WHAT IS BEING ASKED
Every entry below needs to be repeated exactly as written.

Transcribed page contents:
··········

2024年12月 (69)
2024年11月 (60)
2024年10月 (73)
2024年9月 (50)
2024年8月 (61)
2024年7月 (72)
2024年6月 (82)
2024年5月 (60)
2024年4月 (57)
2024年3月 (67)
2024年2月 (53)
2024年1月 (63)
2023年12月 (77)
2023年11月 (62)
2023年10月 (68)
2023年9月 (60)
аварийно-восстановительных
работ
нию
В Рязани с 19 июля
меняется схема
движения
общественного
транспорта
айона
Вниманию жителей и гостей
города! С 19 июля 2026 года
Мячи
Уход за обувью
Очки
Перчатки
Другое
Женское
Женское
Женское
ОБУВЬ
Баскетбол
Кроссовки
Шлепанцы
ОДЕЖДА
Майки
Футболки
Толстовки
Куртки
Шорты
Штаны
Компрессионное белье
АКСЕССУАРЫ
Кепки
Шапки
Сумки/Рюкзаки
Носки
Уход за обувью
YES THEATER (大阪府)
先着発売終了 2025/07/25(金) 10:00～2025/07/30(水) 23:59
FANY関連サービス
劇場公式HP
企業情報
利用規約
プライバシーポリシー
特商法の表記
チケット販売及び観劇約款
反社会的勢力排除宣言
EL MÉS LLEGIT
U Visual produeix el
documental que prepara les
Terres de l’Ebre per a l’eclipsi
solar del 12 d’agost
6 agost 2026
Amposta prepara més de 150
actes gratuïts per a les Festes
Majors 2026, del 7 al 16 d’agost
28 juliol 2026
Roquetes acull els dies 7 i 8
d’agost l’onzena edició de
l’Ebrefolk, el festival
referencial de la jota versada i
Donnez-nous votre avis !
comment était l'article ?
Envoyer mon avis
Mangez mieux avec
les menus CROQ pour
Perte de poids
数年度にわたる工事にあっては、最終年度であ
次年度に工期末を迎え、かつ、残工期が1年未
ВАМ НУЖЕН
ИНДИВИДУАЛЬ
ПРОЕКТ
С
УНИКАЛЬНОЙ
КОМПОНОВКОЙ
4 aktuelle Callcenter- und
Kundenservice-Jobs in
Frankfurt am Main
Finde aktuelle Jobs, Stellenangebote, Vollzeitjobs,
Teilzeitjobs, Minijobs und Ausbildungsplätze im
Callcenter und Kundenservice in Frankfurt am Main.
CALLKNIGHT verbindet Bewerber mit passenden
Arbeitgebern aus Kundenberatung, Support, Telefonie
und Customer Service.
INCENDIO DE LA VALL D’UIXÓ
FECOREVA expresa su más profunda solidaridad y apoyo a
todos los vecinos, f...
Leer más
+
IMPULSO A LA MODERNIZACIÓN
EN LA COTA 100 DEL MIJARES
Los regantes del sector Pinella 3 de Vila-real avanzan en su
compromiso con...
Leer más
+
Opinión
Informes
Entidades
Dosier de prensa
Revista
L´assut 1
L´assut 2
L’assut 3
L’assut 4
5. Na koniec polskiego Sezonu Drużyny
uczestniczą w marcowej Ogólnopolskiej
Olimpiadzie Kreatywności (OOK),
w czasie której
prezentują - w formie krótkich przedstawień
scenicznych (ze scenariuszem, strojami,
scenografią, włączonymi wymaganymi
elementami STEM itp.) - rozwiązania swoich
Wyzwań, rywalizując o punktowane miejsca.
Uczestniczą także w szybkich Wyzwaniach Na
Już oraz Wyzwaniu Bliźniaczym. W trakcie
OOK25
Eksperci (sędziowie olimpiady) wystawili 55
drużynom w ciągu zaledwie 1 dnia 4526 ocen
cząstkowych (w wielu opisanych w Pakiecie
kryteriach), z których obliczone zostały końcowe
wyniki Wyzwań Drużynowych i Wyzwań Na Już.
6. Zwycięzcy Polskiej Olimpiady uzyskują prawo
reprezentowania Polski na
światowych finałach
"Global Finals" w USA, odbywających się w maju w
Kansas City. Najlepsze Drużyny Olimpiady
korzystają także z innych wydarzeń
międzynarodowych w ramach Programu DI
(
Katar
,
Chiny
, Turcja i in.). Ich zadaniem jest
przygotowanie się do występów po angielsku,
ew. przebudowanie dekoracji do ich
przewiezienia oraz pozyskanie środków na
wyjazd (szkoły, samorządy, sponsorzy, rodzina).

··········

SOLVED EXERCISE
2024年12月 (69)
2024年11月 (60)
2024年10月 (73)
2024年9月 (50)
2024年8月 (61)
2024年7月 (72)
2024年6月 (82)
2024年5月 (60)
2024年4月 (57)
2024年3月 (67)
2024年2月 (53)
2024年1月 (63)
2023年12月 (77)
2023年11月 (62)
2023年10月 (68)
2023年9月 (60)
аварийно-восстановительных
работ
нию
В Рязани с 19 июля
меняется схема
движения
общественного
транспорта
айона
Вниманию жителей и гостей
города! С 19 июля 2026 года
Мячи
Уход за обувью
Очки
Перчатки
Другое
Женское
Женское
Женское
ОБУВЬ
Баскетбол
Кроссовки
Шлепанцы
ОДЕЖДА
Майки
Футболки
Толстовки
Куртки
Шорты
Штаны
Компрессионное белье
АКСЕССУАРЫ
Кепки
Шапки
Сумки/Рюкзаки
Носки
Уход за обувью
YES THEATER (大阪府)
先着発売終了 2025/07/25(金) 10:00～2025/07/30(水) 23:59
FANY関連サービス
劇場公式HP
企業情報
利用規約
プライバシーポリシー
特商法の表記
チケット販売及び観劇約款
反社会的勢力排除宣言
EL MÉS LLEGIT
U Visual produeix el
documental que prepara les
Terres de l’Ebre per a l’eclipsi
solar del 12 d’agost
6 agost 2026
Amposta prepara més de 150
actes gratuïts per a les Festes
Majors 2026, del 7 al 16 d’agost
28 juliol 2026
Roquetes acull els dies 7 i 8
d’agost l’onzena edició de
l’Ebrefolk, el festival
referencial de la jota versada i
Donnez-nous votre avis !
comment était l'article ?
Envoyer mon avis
Mangez mieux avec
les menus CROQ pour
Perte de poids
数年度にわたる工事にあっては、最終年度であ
次年度に工期末を迎え、かつ、残工期が1年未
ВАМ НУЖЕН
ИНДИВИДУАЛЬ
ПРОЕКТ
С
УНИКАЛЬНОЙ
КОМПОНОВКОЙ
4 aktuelle Callcenter- und
Kundenservice-Jobs in
Frankfurt am Main
Finde aktuelle Jobs, Stellenangebote, Vollzeitjobs,
Teilzeitjobs, Minijobs und Ausbildungsplätze im
Callcenter und Kundenservice in Frankfurt am Main.
CALLKNIGHT verbindet Bewerber mit passenden
Arbeitgebern aus Kundenberatung, Support, Telefonie
und Customer Service.
INCENDIO DE LA VALL D’UIXÓ
FECOREVA expresa su más profunda solidaridad y apoyo a
todos los vecinos, f...
Leer más
+
IMPULSO A LA MODERNIZACIÓN
EN LA COTA 100 DEL MIJARES
Los regantes del sector Pinella 3 de Vila-real avanzan en su
compromiso con...
Leer más
+
Opinión
Informes
Entidades
Dosier de prensa
Revista
L´assut 1
L´assut 2
L’assut 3
L’assut 4
5. Na koniec polskiego Sezonu Drużyny
uczestniczą w marcowej Ogólnopolskiej
Olimpiadzie Kreatywności (OOK),
w czasie której
prezentują - w formie krótkich przedstawień
scenicznych (ze scenariuszem, strojami,
scenografią, włączonymi wymaganymi
elementami STEM itp.) - rozwiązania swoich
Wyzwań, rywalizując o punktowane miejsca.
Uczestniczą także w szybkich Wyzwaniach Na
Już oraz Wyzwaniu Bliźniaczym. W trakcie
OOK25
Eksperci (sędziowie olimpiady) wystawili 55
drużynom w ciągu zaledwie 1 dnia 4526 ocen
cząstkowych (w wielu opisanych w Pakiecie
kryteriach), z których obliczone zostały końcowe
wyniki Wyzwań Drużynowych i Wyzwań Na Już.
6. Zwycięzcy Polskiej Olimpiady uzyskują prawo
reprezentowania Polski na
światowych finałach
"Global Finals" w USA, odbywających się w maju w
Kansas City. Najlepsze Drużyny Olimpiady
korzystają także z innych wydarzeń
międzynarodowych w ramach Programu DI
(
Katar
,
Chiny
, Turcja i in.). Ich zadaniem jest
przygotowanie się do występów po angielsku,
ew. przebudowanie dekoracji do ich
przewiezienia oraz pozyskanie środków na
wyjazd (szkoły, samorządy, sponsorzy, rodzina).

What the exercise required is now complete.